Businesses have to change their work arrangements as the government pushed the work-form-home agenda. Employees, on the other hand, had the flexibility of working remotely and to a certain extent, productivity has increased, according to consultants.
In the new normal working environment, there is also a lot of thought on hybrid work arrangements coupled with the challenges that have an impact on productivity.
EY Consulting Sdn Bhd people advisory services partner Low Choy Huat, Deloitte Malaysia talent leader Tan Hooi Beng, PwC Malaysia director of people and organisation Indra Dhanu Dipak and KPMG Malaysia executive director of people and change advisory Sharmini Ann Jacob share their thoughts.
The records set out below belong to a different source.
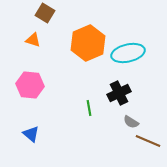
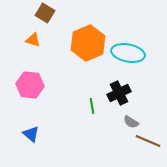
cyan ellipse: rotated 24 degrees clockwise
green line: moved 3 px right, 2 px up
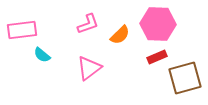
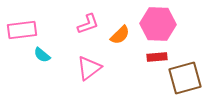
red rectangle: rotated 18 degrees clockwise
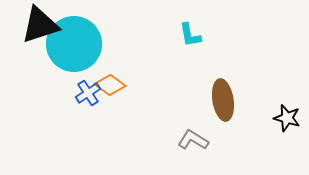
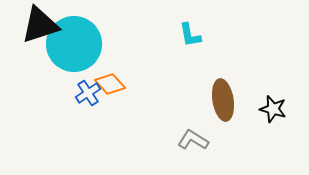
orange diamond: moved 1 px up; rotated 12 degrees clockwise
black star: moved 14 px left, 9 px up
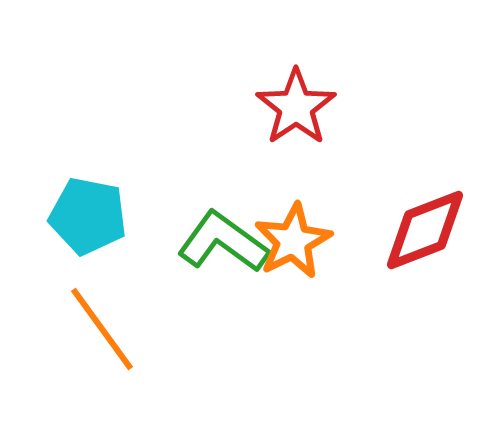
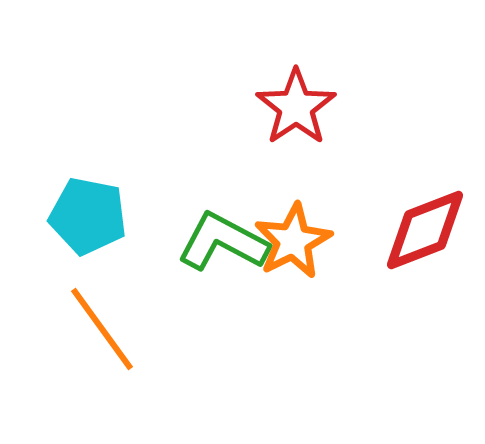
green L-shape: rotated 8 degrees counterclockwise
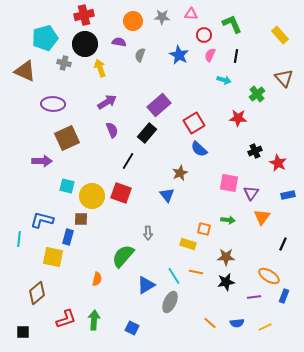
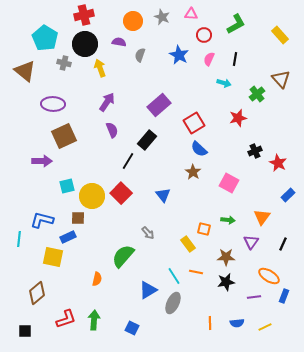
gray star at (162, 17): rotated 21 degrees clockwise
green L-shape at (232, 24): moved 4 px right; rotated 85 degrees clockwise
cyan pentagon at (45, 38): rotated 25 degrees counterclockwise
pink semicircle at (210, 55): moved 1 px left, 4 px down
black line at (236, 56): moved 1 px left, 3 px down
brown triangle at (25, 71): rotated 15 degrees clockwise
brown triangle at (284, 78): moved 3 px left, 1 px down
cyan arrow at (224, 80): moved 3 px down
purple arrow at (107, 102): rotated 24 degrees counterclockwise
red star at (238, 118): rotated 18 degrees counterclockwise
black rectangle at (147, 133): moved 7 px down
brown square at (67, 138): moved 3 px left, 2 px up
brown star at (180, 173): moved 13 px right, 1 px up; rotated 14 degrees counterclockwise
pink square at (229, 183): rotated 18 degrees clockwise
cyan square at (67, 186): rotated 28 degrees counterclockwise
red square at (121, 193): rotated 25 degrees clockwise
purple triangle at (251, 193): moved 49 px down
blue triangle at (167, 195): moved 4 px left
blue rectangle at (288, 195): rotated 32 degrees counterclockwise
brown square at (81, 219): moved 3 px left, 1 px up
gray arrow at (148, 233): rotated 40 degrees counterclockwise
blue rectangle at (68, 237): rotated 49 degrees clockwise
yellow rectangle at (188, 244): rotated 35 degrees clockwise
blue triangle at (146, 285): moved 2 px right, 5 px down
gray ellipse at (170, 302): moved 3 px right, 1 px down
orange line at (210, 323): rotated 48 degrees clockwise
black square at (23, 332): moved 2 px right, 1 px up
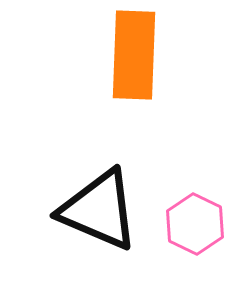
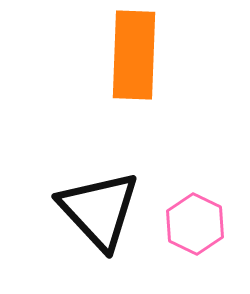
black triangle: rotated 24 degrees clockwise
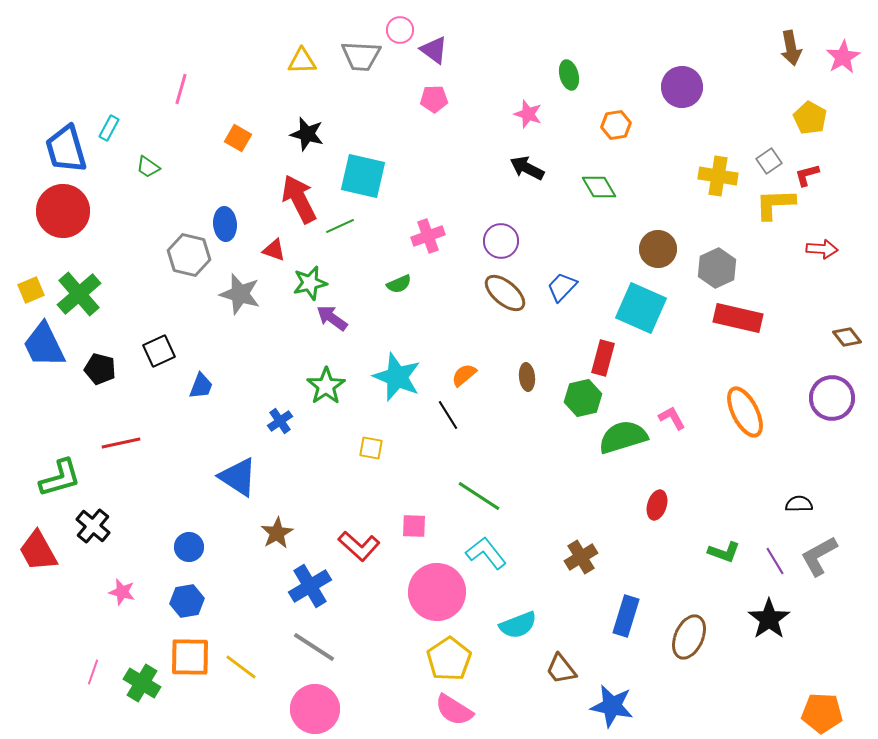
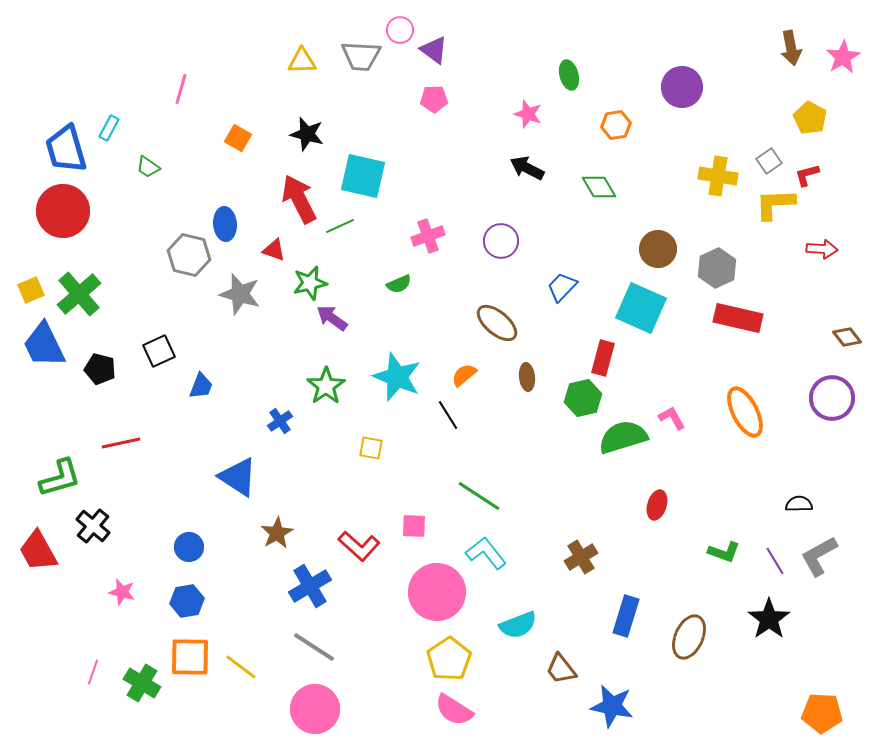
brown ellipse at (505, 293): moved 8 px left, 30 px down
StarBizWeek: How should organisations strategise their workforce as the country move from the crisis response phase to the recovery phase? Low: As we move to recovery phase, organisations should reassess their strategic workforce options on “how they work”, “where they work” and “when they work”. Hybrid work arrangements is an option to consider as not all employees feel safe to return to work. The Covid-19 work-from-home arrangement was a huge experiment to see if some jobs could be done remotely without sacrificing productivity and culture. Therefore, a balance between office and remote work is highly encouraged as an option.
Low Choy Huat
Tan: With the experience of dealing with Covid-19, organisations should harness best practices discovered during the various lock downs and adopt it as part of their post-pandemic plans. Organisations need to think about the overall changing work landscape, beyond the pandemic. They need to adapt and pivot to meet the different needs of both the workplace and the workforce.
Indra: Organisations should look beyond traditional talent channels including leveraging on short-term virtual assignments supported by talents in geographically dispersed locations, allowing job rotation to tap on latent skills or exploring career comeback options for those who have taken a career break. They should also find new avenues to digitise their workforce to cater to new expectations on productivity and efficiency in this landscape. As such, companies must build a flexible work environment as flexibility increasingly becomes a factor for retention and employee engagement.
Sharmini: Our ‘KPMG 2021 CEO Outlook’ survey revealed that 68% of chief executive officers (CEOs) in Asia-Pacific are placing more capital investment in buying new technology and building human capability with 49% planning to invest in digital training, development and upskilling to ensure employees’ skills remain future-focused.